## Data Science Course
### Classification 
#### Author: Pawel Jelonek


In [11]:
import pandas as pd
import numpy as np
from sklearn.linear_model import LogisticRegression
from sklearn.feature_extraction.text import CountVectorizer
from sklearn.model_selection import train_test_split
import sys

In [2]:
def remove_punctuation(text):
    import string
    translator = str.maketrans('', '', string.punctuation)
    return text.translate(translator)

baby_df = pd.read_csv('amazon_baby.csv')
baby_df.head()

Unnamed: 0,name,review,rating
0,Planetwise Flannel Wipes,"These flannel wipes are OK, but in my opinion ...",3
1,Planetwise Wipe Pouch,it came early and was not disappointed. i love...,5
2,Annas Dream Full Quilt with 2 Shams,Very soft and comfortable and warmer than it l...,5
3,Stop Pacifier Sucking without tears with Thumb...,This is a product well worth the purchase. I ...,5
4,Stop Pacifier Sucking without tears with Thumb...,All of my kids have cried non-stop when I trie...,5


### Exercise 1 (data preparation)
#### b) Replace all missing (nan) revies with empty "" string.

In [3]:
baby_df["review"] = baby_df["review"].fillna("")
#short test:
baby_df["review"][38] == ""

True

#### a) Remove punctuation from reviews using the given function.   

In [4]:
#short test: 
baby_df["review"] = baby_df["review"].apply(lambda x: remove_punctuation(x))
baby_df["review"][4] == 'All of my kids have cried nonstop when I tried to ween them off their pacifier until I found Thumbuddy To Loves Binky Fairy Puppet  It is an easy way to work with your kids to allow them to understand where their pacifier is going and help them part from itThis is a must buy book and a great gift for expecting parents  You will save them soo many headachesThanks for this book  You all rock'

True

#### c) Drop all the entries with $rating = 3$, as they have neutral sentiment.  

In [5]:
baby_df = baby_df.drop(baby_df[baby_df.rating == 3].index)
sum(baby_df["rating"] == 3) == 0

True

#### d) Set all positive ($\geq$4) ratings to 1 and negative($\leq$2) to -1.

In [6]:
def standardize_ratings(rating):
    if rating >= 4: 
        return 1
    else:
        return -1
baby_df["rating"] = baby_df["rating"].map(lambda x: standardize_ratings(x))
sum(baby_df["rating"]**2 != 1)

0

### CountVectorizer
#### In order to analyze strings, we need to assign them numerical values. We will use one of the simplest string representation, which transforms strings into the $n$ dimensional vectors. The number of dimensions will be the size of our dictionary, and then the values of the vector will represent the number of appereances of the given word in the sentence.

In [8]:
vectorizer = CountVectorizer()
reviews_train_example = ["We like apples",
                   "We hate oranges",
                   "I adore bananas",
                   "We like like apples and oranges",
                   "They dislike bananas"]
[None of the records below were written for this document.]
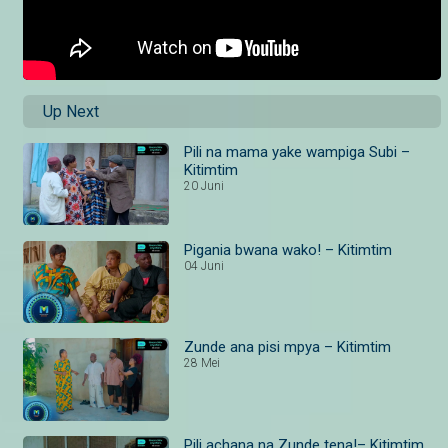
Up Next
Pili na mama yake wampiga Subi –
Kitimtim
20 Juni
Pigania bwana wako! – Kitimtim
04 Juni
Zunde ana pisi mpya – Kitimtim
28 Mei
Pili achana na Zunde tena!– Kitimtim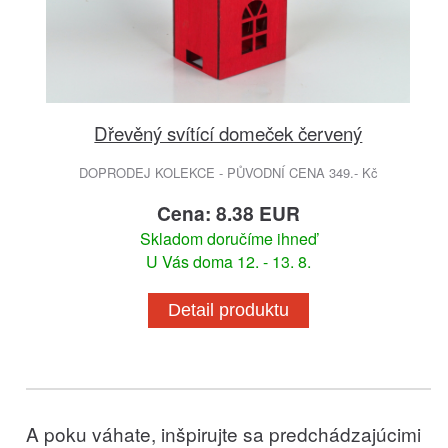
Dřevěný svítící domeček červený
DOPRODEJ KOLEKCE - PŮVODNÍ CENA 349.- Kč
Cena: 8.38 EUR
Skladom doručíme ihneď
U Vás doma 12. - 13. 8.
Detail produktu
A poku váhate, inšpirujte sa predchádzajúcimi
X_train_example = vectorizer.fit_transform(reviews_train_example)

In [10]:
reviews_test_example = ["They like bananas",
                   "We hate oranges bananas and apples",
                   "We love bananas"] #New word!

X_test_example = vectorizer.transform(reviews_test_example)

#### We should acknowledge few facts. Firstly, CountVectorizer does not take order into account. Secondly, it ignores one-letter words (this can be changed during initialization). Finally, for test values, CountVectorizer ignores words which are not in it's dictionary.

### Exercise 2 
#### a) Split dataset into training and test sets.     

In [12]:
xTrain, xTest, yTrain, yTest = train_test_split(baby_df['review'], baby_df['rating'], test_size = 0.2, random_state = 0)
vectorizer = CountVectorizer()

#### b) Transform reviews into vectors using CountVectorizer. 

In [13]:
np.set_printoptions(threshold=sys.maxsize)
reviews_vectorized = vectorizer.fit_transform(xTest)

### Exercise 3 

#### a) Train LogisticRegression model on training data (reviews processed with CountVectorizer, ratings as they were).   

In [14]:
%%time
model = LogisticRegression(solver="lbfgs",max_iter=10000).fit(reviews_vectorized,yTest)

Wall time: 7.6 s


#### b) Print 10 most positive and 10 most negative words.

In [15]:
print("Top 10 positive words")
words = list(zip(vectorizer.get_feature_names(),model.coef_.flatten()))
words.sort(key=lambda w: w[1], reverse=True)

dictionary = ""
for x in words[:10]:
    print(x)
    dictionary +=str(x[0])+" "

print("\nTop 10 negative words")
for x in words[-10:]:
    print(x)
    dictionary +=str(x[0])+" "

Top 10 positive words
('lifesaver', 2.213955598161604)
('perfectly', 2.0679116719841493)
('highly', 2.0231771059892654)
('perfect', 1.9260397456299283)
('plenty', 1.9070858570960028)
('unlike', 1.8895098295785855)
('glad', 1.8385306190195196)
('love', 1.8124556174362176)
('downside', 1.7841225417277407)
('complaint', 1.751481701331609)

Top 10 negative words
('returning', -1.9486352651833716)
('returned', -1.9983037445648912)
('poorly', -2.0723897659000947)
('worst', -2.077773012469216)
('terrible', -2.10755677212824)
('useless', -2.159703740524685)
('disappointed', -2.1970904031803564)
('waste', -2.3592952789588235)
('disappointing', -2.4127341938902522)
('poor', -2.6422263937989223)


### Exercise 4 
#### a) Predict the sentiment of test data reviews.   

In [17]:
%%time
np.set_printoptions(threshold=sys.maxsize)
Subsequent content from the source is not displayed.